## Available records
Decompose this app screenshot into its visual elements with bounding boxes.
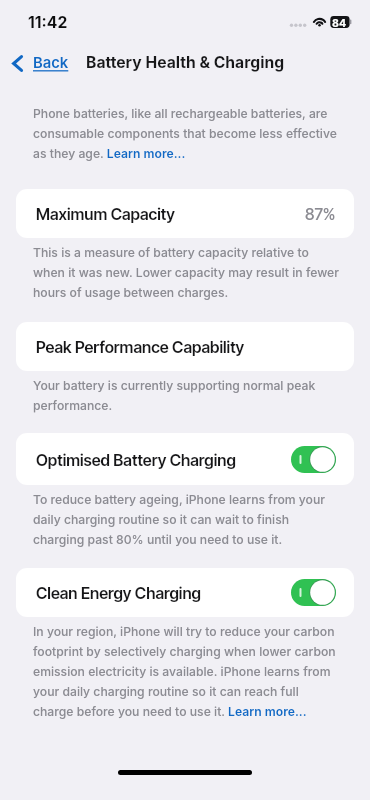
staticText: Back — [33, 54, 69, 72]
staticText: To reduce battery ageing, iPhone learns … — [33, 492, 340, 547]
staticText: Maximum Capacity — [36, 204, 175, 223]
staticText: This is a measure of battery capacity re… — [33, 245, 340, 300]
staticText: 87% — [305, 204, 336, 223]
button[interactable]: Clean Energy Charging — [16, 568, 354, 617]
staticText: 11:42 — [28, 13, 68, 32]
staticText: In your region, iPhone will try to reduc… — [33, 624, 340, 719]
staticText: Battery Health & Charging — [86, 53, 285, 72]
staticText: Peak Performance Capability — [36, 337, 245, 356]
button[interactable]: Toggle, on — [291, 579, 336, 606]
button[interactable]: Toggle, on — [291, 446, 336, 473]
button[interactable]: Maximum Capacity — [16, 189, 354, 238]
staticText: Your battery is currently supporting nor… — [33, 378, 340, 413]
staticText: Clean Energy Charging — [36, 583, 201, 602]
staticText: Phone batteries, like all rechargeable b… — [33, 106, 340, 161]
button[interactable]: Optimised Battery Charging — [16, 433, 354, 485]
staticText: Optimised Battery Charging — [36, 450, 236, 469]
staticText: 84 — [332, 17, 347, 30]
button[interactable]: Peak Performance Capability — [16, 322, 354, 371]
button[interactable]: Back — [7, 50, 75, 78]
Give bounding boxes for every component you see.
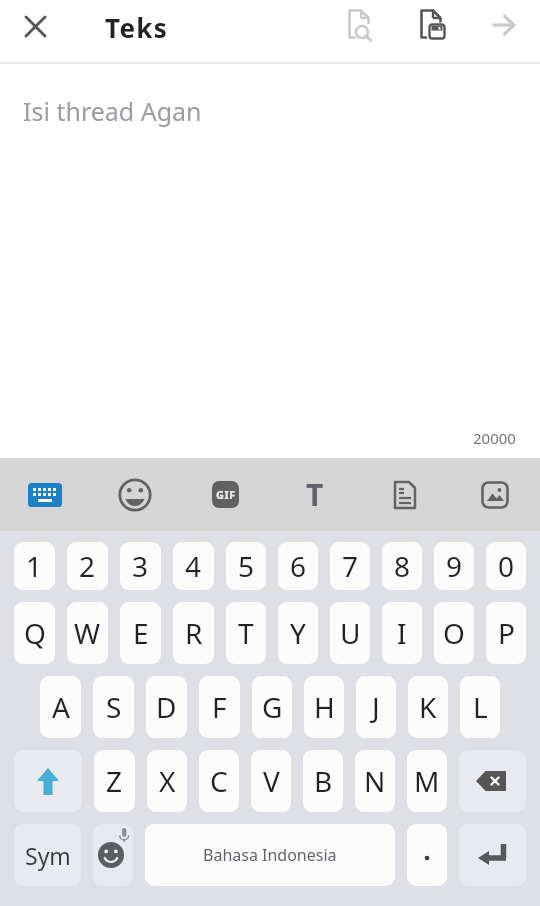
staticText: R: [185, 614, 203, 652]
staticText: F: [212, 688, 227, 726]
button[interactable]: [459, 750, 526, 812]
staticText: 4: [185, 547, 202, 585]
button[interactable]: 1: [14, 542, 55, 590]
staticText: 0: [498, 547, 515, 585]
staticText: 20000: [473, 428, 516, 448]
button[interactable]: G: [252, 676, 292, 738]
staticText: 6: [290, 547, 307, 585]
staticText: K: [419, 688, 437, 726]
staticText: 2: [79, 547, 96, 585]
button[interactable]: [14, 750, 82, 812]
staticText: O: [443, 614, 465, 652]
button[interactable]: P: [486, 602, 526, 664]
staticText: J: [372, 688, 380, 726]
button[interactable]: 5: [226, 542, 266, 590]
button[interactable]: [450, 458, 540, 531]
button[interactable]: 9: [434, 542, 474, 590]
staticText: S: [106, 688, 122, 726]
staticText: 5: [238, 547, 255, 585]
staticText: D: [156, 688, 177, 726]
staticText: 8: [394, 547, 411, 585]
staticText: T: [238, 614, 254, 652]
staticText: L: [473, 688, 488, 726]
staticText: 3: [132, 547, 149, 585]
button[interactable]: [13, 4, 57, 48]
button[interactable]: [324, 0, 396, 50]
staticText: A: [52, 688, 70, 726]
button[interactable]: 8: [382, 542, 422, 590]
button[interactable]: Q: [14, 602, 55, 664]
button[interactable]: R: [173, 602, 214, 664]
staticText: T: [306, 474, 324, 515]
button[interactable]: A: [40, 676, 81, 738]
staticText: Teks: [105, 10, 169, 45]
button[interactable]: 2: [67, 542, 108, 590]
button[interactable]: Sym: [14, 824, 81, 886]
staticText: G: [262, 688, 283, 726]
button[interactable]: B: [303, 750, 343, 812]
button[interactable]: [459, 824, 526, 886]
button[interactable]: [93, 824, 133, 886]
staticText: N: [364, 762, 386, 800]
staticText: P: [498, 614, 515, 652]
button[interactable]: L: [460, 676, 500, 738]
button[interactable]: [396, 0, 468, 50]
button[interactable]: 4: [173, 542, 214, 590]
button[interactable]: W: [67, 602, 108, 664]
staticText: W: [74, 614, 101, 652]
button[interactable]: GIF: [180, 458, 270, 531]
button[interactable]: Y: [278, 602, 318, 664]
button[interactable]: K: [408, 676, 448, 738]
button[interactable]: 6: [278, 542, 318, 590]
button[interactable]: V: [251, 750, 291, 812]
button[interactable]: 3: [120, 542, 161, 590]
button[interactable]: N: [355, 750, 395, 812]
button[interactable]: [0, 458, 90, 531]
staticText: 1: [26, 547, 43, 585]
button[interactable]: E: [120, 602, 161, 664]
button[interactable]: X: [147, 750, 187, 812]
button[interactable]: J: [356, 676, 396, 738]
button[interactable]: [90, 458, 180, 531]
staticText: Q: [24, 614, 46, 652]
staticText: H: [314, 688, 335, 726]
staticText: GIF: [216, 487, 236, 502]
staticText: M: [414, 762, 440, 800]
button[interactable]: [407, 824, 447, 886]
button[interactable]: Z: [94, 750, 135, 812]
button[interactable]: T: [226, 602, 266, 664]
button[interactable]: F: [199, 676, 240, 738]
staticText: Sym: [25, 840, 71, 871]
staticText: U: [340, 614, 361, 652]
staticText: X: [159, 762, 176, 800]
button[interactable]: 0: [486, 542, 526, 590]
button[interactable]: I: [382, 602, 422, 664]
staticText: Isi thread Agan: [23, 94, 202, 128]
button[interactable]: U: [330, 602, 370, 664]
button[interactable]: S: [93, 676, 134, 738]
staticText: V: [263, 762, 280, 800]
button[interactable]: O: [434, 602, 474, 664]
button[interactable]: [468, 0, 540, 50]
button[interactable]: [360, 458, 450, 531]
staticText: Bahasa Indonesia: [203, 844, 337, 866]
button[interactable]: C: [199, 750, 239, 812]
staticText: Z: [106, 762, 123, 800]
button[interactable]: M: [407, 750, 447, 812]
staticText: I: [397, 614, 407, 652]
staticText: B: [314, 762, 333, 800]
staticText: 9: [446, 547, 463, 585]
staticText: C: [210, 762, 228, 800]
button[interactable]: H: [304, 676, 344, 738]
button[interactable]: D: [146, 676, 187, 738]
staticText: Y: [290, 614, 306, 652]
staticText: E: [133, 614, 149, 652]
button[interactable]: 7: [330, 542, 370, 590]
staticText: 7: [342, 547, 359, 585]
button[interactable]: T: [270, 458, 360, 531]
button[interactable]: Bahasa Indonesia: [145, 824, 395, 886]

---

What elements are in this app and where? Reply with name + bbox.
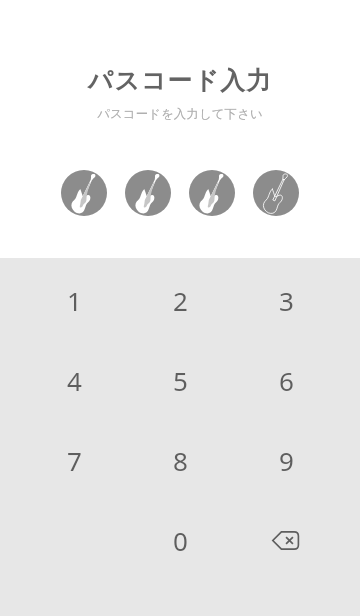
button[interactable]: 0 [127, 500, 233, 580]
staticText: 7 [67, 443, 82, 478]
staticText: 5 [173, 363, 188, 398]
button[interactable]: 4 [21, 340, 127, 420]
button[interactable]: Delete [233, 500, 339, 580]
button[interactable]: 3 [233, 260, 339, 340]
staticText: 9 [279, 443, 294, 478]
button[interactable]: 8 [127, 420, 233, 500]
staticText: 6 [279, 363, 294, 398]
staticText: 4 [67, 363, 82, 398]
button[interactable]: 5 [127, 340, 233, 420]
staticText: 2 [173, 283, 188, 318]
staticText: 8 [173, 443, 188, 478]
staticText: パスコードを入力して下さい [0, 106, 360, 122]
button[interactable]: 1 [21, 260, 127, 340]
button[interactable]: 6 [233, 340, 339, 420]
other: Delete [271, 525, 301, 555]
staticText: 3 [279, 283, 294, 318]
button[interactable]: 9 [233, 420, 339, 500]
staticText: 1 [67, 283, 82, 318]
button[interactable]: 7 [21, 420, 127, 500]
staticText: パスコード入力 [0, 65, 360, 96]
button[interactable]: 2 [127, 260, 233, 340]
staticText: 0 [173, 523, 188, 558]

* * *

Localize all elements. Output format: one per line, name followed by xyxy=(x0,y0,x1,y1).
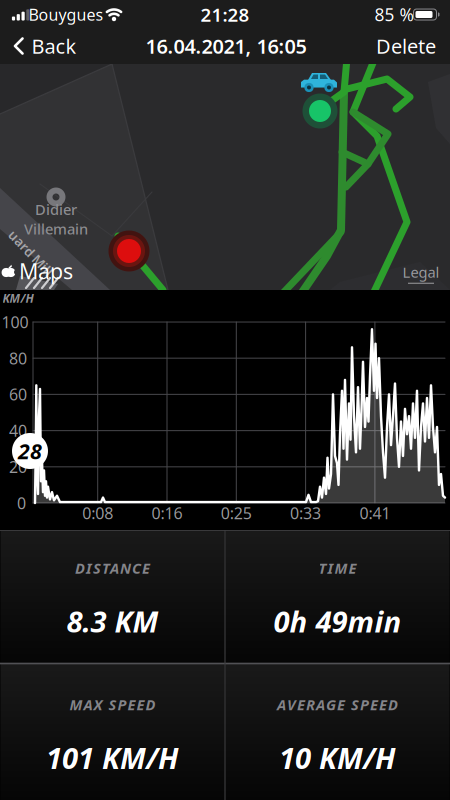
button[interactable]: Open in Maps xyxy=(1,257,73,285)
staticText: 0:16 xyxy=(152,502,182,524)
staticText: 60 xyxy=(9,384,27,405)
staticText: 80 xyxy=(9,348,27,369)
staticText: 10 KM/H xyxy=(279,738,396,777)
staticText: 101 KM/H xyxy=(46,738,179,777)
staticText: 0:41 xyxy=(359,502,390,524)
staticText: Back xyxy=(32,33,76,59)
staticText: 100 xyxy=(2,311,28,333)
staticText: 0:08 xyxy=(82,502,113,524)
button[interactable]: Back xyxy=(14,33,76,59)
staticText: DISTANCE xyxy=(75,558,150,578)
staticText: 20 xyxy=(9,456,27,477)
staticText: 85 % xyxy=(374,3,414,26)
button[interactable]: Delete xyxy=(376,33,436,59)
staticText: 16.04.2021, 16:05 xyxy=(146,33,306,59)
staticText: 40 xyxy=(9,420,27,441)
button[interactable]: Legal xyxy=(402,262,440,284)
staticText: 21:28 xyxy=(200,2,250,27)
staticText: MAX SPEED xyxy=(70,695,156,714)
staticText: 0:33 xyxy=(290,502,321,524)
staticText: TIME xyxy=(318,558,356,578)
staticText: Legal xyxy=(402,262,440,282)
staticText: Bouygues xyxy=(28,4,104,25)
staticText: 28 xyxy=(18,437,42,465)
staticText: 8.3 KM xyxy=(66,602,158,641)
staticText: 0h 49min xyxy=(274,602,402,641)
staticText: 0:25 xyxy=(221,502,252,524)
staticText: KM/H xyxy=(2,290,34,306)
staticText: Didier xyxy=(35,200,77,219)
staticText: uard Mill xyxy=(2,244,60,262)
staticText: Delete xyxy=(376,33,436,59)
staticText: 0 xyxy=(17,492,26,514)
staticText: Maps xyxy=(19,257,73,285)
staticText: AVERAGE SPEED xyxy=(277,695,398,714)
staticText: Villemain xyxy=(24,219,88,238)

## Task objective
Only the lines above that hold "elements" are wanted. Show every one of them.

## Exercise result
Decompose this app screenshot into its visual elements with bounding boxes.
What elements are in this app and where? Reply with name + bbox.
Localize all elements. Output format: one per line, name followed by xyxy=(x0,y0,x1,y1).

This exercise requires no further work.